No, pero lo quiero leer.
Yo se lo consigo —le respondo, más por deferencia y por llenar un vacío en la conversación. ¿Seguro? ¿Me da su palabra?
…
Embarcado en la responsabilidad de conseguir un libro que no poseo y después de tres pocillos de café le pregunto por sus gemas. Aguijoneado por mi interés me pide que lo acompañe al comedor. Hay siete personas, hay lupas, hay piedras. Ingresa a un cuarto y sale con tres bolsitas. Es parte de su colección. Cada una contiene un manojo de esmeraldas sumergidas en agua. Las esparce con delicadeza sobre la mesa y una despierta su atención. Tiene el tamaño de una tapa de gaseosa. Es transparente, es verde fluorescente y está tallada a la perfección. Los hombres de saco y corbata estiran sus manos como niños hambrientos. De compradores apáticos a luciérnagas cegadas por su brillo. Él la toma en sus manos.
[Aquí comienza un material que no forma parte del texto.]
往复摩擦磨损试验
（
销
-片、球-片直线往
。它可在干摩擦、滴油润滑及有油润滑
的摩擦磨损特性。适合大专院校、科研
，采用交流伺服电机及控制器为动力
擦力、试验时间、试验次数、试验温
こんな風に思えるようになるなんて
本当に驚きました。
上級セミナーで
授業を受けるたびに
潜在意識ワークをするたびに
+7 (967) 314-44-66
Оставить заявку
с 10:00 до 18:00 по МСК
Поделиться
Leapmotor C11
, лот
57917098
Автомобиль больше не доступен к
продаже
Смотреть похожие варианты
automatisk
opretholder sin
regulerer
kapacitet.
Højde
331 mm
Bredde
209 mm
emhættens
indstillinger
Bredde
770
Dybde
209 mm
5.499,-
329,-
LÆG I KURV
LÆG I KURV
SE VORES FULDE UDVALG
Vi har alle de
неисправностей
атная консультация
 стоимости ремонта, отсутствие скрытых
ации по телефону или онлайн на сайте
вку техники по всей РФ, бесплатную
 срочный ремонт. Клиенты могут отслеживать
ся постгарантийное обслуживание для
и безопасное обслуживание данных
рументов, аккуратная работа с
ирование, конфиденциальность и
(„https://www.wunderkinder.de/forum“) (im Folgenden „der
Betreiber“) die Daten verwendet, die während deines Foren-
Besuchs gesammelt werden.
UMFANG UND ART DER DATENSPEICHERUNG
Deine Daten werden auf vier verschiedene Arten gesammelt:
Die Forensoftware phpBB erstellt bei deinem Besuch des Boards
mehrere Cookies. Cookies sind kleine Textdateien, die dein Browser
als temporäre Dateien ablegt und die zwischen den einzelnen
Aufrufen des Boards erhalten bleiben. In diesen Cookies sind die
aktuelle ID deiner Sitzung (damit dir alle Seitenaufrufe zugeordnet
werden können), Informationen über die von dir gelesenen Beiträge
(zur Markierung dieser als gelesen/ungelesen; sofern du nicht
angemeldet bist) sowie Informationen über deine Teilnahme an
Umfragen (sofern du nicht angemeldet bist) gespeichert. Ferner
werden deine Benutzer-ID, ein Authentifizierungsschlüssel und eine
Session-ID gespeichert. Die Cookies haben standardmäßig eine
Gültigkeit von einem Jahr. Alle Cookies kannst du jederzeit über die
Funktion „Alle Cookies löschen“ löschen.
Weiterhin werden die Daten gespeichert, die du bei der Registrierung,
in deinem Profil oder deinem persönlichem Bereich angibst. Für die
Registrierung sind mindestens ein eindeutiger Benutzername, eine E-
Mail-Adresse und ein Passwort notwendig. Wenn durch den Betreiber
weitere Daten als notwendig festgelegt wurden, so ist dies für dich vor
La contempla, la acaricia, la pone a contraluz.
Pasaron cosas tan risibles que estaba yo picando una veta y estaba sacando piedra y de pronto llego un grupo de amigos y me dijo: “déjenos picar, déjenos picar un ratico”, y entonces yo salí y les dije: “bueno, está bien, entren y piquen”. ¡Entraron y se cerró la producción! Salieron cansados, con las manos reventadas y no encontraron nada. Y créame que es cierto y ahí es cuando se formó ese comentario; entré yo, di dos picazos y otra vez: ¡prum!, a producir. Entonces la gente que había ahí dice: “si Víctor Carranza se para en la Plaza de Bolívar, ahí hay esmeraldas”.
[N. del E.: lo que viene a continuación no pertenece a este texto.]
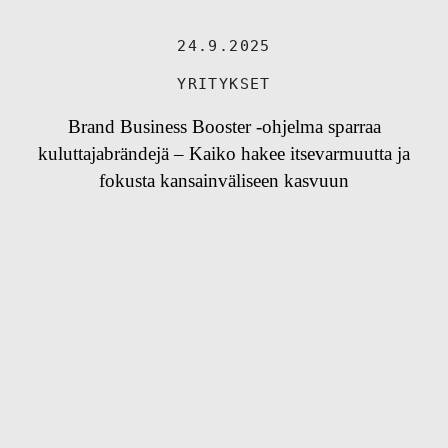
24.9.2025
YRITYKSET
Brand Business Booster -ohjelma sparraa
kuluttajabrändejä – Kaiko hakee itsevarmuutta ja
fokusta kansainväliseen kasvuun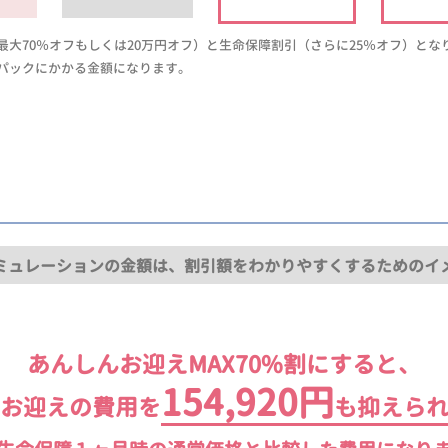
大70％オフもしくは20万円オフ）と生命保障割引（さらに25％オフ）とな
パックにかかる金額になります。
ミュレーションの金額は、割引額をわかりやすくするためのイ
あんしんお迎えMAX70%割にすると、
154,920円
お迎えの費用を
も抑えら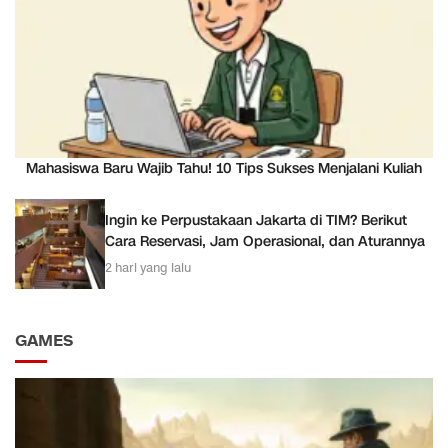
Mahasiswa Baru Wajib Tahu! 10 Tips Sukses Menjalani Kuliah
Ingin ke Perpustakaan Jakarta di TIM? Berikut
Cara Reservasi, Jam Operasional, dan Aturannya
2 hari yang lalu
GAMES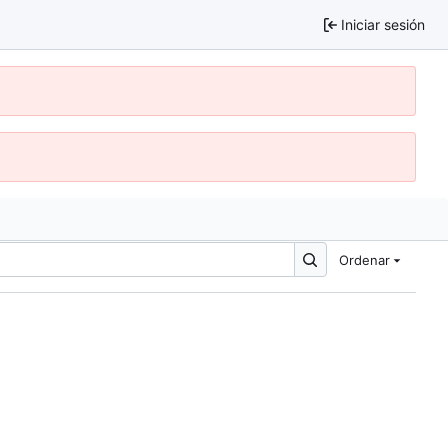
Iniciar sesión
Ordenar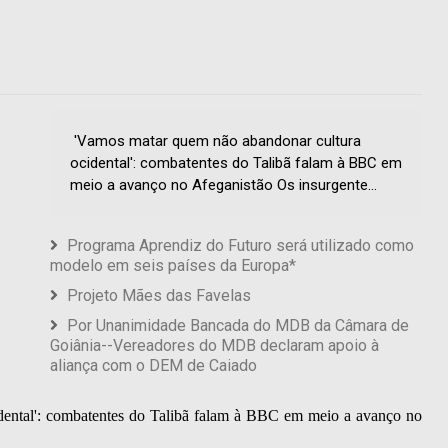
'Vamos matar quem não abandonar cultura
ocidental': combatentes do Talibã falam à BBC em
meio a avanço no Afeganistão Os insurgente...
Programa Aprendiz do Futuro será utilizado como
modelo em seis países da Europa*
Projeto Mães das Favelas
Por Unanimidade Bancada do MDB da Câmara de
Goiânia--Vereadores do MDB declaram apoio à
aliança com o DEM de Caiado
ental': combatentes do Talibã falam à BBC em meio a avanço no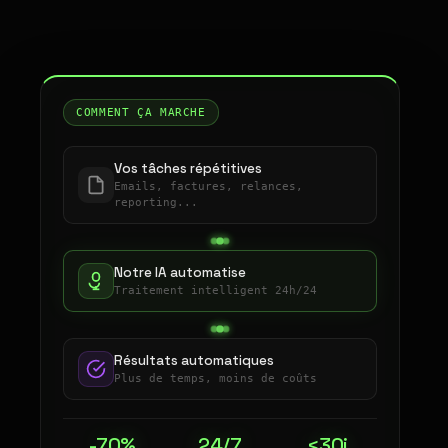
COMMENT ÇA MARCHE
Vos tâches répétitives
Emails, factures, relances,
reporting...
Notre IA automatise
Traitement intelligent 24h/24
Résultats automatiques
Plus de temps, moins de coûts
-70%
24/7
<30j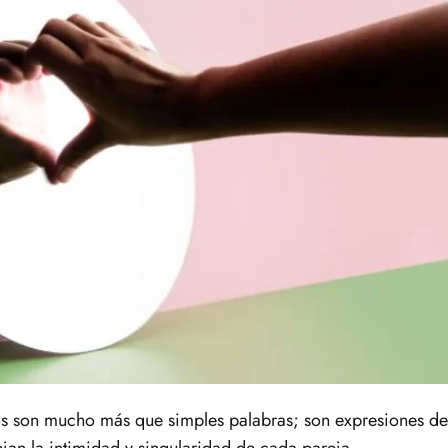
os son mucho más que simples palabras; son expresiones de
jan la intimidad y singularidad de cada pareja.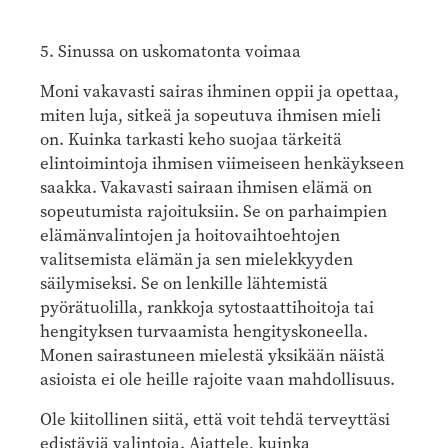
5. Sinussa on uskomatonta voimaa
Moni vakavasti sairas ihminen oppii ja opettaa,
miten luja, sitkeä ja sopeutuva ihmisen mieli
on. Kuinka tarkasti keho suojaa tärkeitä
elintoimintoja ihmisen viimeiseen henkäykseen
saakka. Vakavasti sairaan ihmisen elämä on
sopeutumista rajoituksiin. Se on parhaimpien
elämänvalintojen ja hoitovaihtoehtojen
valitsemista elämän ja sen mielekkyyden
säilymiseksi. Se on lenkille lähtemistä
pyörätuolilla, rankkoja sytostaattihoitoja tai
hengityksen turvaamista hengityskoneella.
Monen sairastuneen mielestä yksikään näistä
asioista ei ole heille rajoite vaan mahdollisuus.
Ole kiitollinen siitä, että voit tehdä terveyttäsi
edistäviä valintoja. Ajattele, kuinka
Es un brujo frente a su bola de cristal.
¿No es una belleza? — me pregunta.
Sí.
Yo le vendí la melliza a la reina Isabel
— y me la entrega.
¿Y porqué no compró ésta?
No sé, pero dentro de poco viene su gemólogo, a lo mejor se la lleva esta vez.
Con el material suficiente decido marcharme. Pido un taxi por teléfono. Las esmeraldas pasan de mano en mano. Víctor Carranza es un contador de historias y cuando habla todos escuchan. El taxi no llega. Después de treinta minutos de espera me despido y salgo a tomarlo a la calle. Abajo me detiene el portero. Ay, carajo, pienso. Algo pasó. Desde una camioneta del tamaño de una catedral una mano revolotea. Me acerco tímidamente. Son dos de sus escoltas. Me dicen que por seguridad don Víctor ordenó que me lleven. Es hora pico, es viernes y es Bogotá. Suficiente para aceptar. Me subo en la silla trasera y un fusil me estorba. Uno de ellos lo acomoda en la maleta, al lado de una caja enorme color aluminio. Los espaldares de los asientos delanteros están vestidos con chalecos antibalas.
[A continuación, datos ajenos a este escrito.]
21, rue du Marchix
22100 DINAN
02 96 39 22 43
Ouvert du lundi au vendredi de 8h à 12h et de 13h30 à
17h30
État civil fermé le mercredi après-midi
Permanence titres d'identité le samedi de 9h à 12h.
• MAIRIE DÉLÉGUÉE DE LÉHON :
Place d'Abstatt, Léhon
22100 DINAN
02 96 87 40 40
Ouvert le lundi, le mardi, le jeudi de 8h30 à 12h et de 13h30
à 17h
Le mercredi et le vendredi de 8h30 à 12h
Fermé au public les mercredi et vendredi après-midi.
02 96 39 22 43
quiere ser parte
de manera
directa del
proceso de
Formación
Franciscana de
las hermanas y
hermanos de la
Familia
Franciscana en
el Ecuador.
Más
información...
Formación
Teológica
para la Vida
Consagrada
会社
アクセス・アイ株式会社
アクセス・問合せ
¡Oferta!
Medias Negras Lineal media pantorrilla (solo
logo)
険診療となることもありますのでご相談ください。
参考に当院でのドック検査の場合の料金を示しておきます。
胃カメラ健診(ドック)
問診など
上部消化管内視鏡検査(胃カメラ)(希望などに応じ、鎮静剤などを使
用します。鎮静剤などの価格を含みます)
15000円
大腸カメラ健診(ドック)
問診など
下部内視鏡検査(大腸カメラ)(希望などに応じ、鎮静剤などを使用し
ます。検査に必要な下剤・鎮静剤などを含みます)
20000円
Apremiado por cumplir con mi palabra llamo al día siguiente a casi todas las librerías de Bogotá. No tengo suerte. Por una referencia errónea voy hasta un lugar en el Centro en donde supuestamente estaba la última copia de este libro publicado en 1993 y reeditado en el 2011. El encargado me desalienta y me dice que es imposible que consiga un ejemplar de la primera versión. Llamo al escritor y me dice que tal vez un amigo de él, un viejo librero de Chía, conserve una copia de La guerra verde. Cruzo los dedos. Un día después, antes de ir a Chía, una llamada a mi celular (número desconocido) me dice algo que me deja perplejo. Una voz (su voz) me anuncia que ya consiguió el libro.